The central argument of this dissertation is that during a time when the "Japanese American" was an "impossible subject" from the vantage of the laws of the United States, Japanese men who lived and worked in the United States staged---through literature---an "impossible diplomacy." The writers I consider in this dissertation---Sadakichi Hartmann (1867-1944), Arishima Takeo (1878-1923), Nagahara Shoson (1901--??), and Kato Saburo (??--??)---were not official cultural brokers, but subjects estranged both from their country of origin (Japan), and the nation where they lived and worked (the United States). As aliens ineligible to citizenship in the United States as a "republic" of letters, these writers turned to literature as a means to mediate their estrangement from both Japan and the United States.

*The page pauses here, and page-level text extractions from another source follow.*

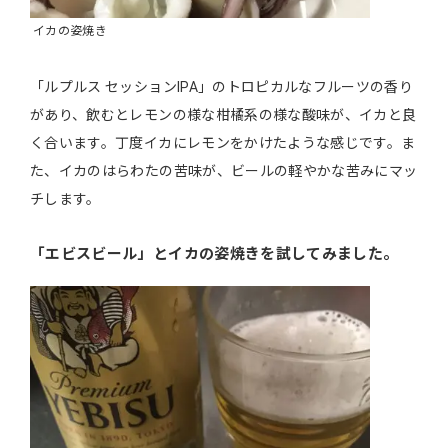
イカの姿焼き
「ルプルス セッションIPA」のトロピカルなフルーツの香り
があり、飲むとレモンの様な柑橘系の様な酸味が、イカと良
く合います。丁度イカにレモンをかけたような感じです。ま
た、イカのはらわたの苦味が、ビールの軽やかな苦みにマッ
チします。
「エビスビール」とイカの姿焼きを試してみました。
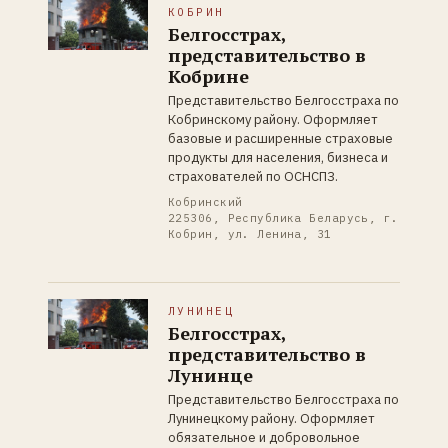
КОБРИН
Белгосстрах,
представительство в
Кобрине
Представительство Белгосстраха по
Кобринскому району. Оформляет
базовые и расширенные страховые
продукты для населения, бизнеса и
страхователей по ОСНСПЗ.
Кобринский
225306, Республика Беларусь, г.
Кобрин, ул. Ленина, 31
ЛУНИНЕЦ
Белгосстрах,
представительство в
Лунинце
Представительство Белгосстраха по
Лунинецкому району. Оформляет
обязательное и добровольное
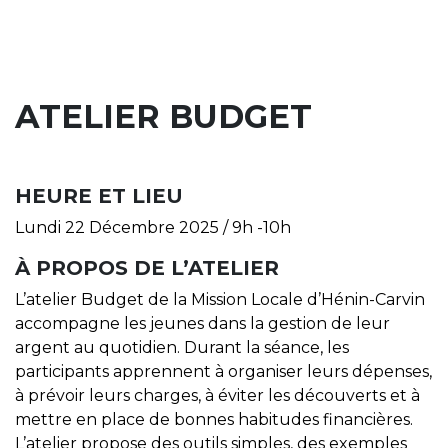
ATELIER BUDGET
HEURE ET LIEU
Lundi 22 Décembre 2025 / 9h -10h
À PROPOS DE L’ATELIER
L’atelier Budget de la Mission Locale d’Hénin-Carvin
accompagne les jeunes dans la gestion de leur
argent au quotidien. Durant la séance, les
participants apprennent à organiser leurs dépenses,
à prévoir leurs charges, à éviter les découverts et à
mettre en place de bonnes habitudes financières.
L’atelier propose des outils simples, des exemples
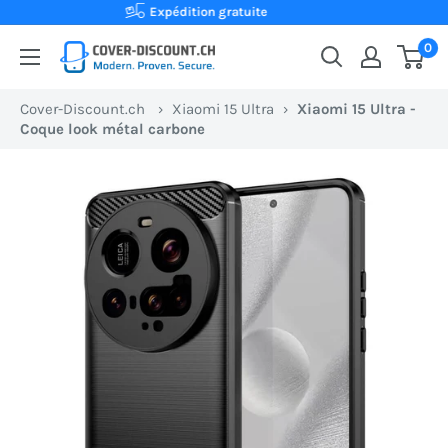
Passer
Achat sur facture
au
0
Cover-
contenu
Discount.ch:
Cover-Discount.ch
›
Xiaomi 15 Ultra
›
Xiaomi 15 Ultra -
Ta
Coque look métal carbone
boutique
en
ligne
suisse
pour
des
coques
de
protection
au
meilleur
prix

The four chapters trace a historical arc through key shifts in the diplomatic and legal paradigms which governed the status of Japanese residents in the Untied States: the Treaty of Amity and Commerce (1858), the Gentlemen's Agreement of 1907-1908, the Asian Exclusion Act of 1924, and the Neutrality Act of 1935. In Chapter One, I read Sadakichi Hartmann's Conversations with Walt Whitman (1895) in concert with Whitman's Calamus sequence, tracing how the logic of ``engrafting" in the texts parallels structures of equality and inequality in the Treaty of Amity and Commerce. In Chapter Two, I read Arishima Takeo's Labyrinth(1918) arguing that the novel describes an economy of tears shared by men which reveals underlying contradictions of the Gentlemen's Agreement of 1907-1908. In Chapter Three, I recover Lament in the Night (1925), a novel written by Nagahara Shoson (1901--), a young immigrant who entered the United States ten years after the institution of the Gentlemen's Agreement. I construct an ``epistemology of the pocket" to address the intimacies and exposures of the Japanese American urban vagrant. In Chapter Four, I read a short story by Kato Saburo (??-??) titled, ``Mr. Yama and the China Incident" (1938). I argue that the story stages a form of ``vernacular diplomacy" which counters, through script and gesture, the discourse of ``national people's diplomacy" formed during the Second Sino-Japanese War. In turn, Kato's introduction of a third party---a speaking Chinese subject---opens the field of impossible diplomacy from the bilateral scheme of the Japanese American to the multilateral question of Asian American literature.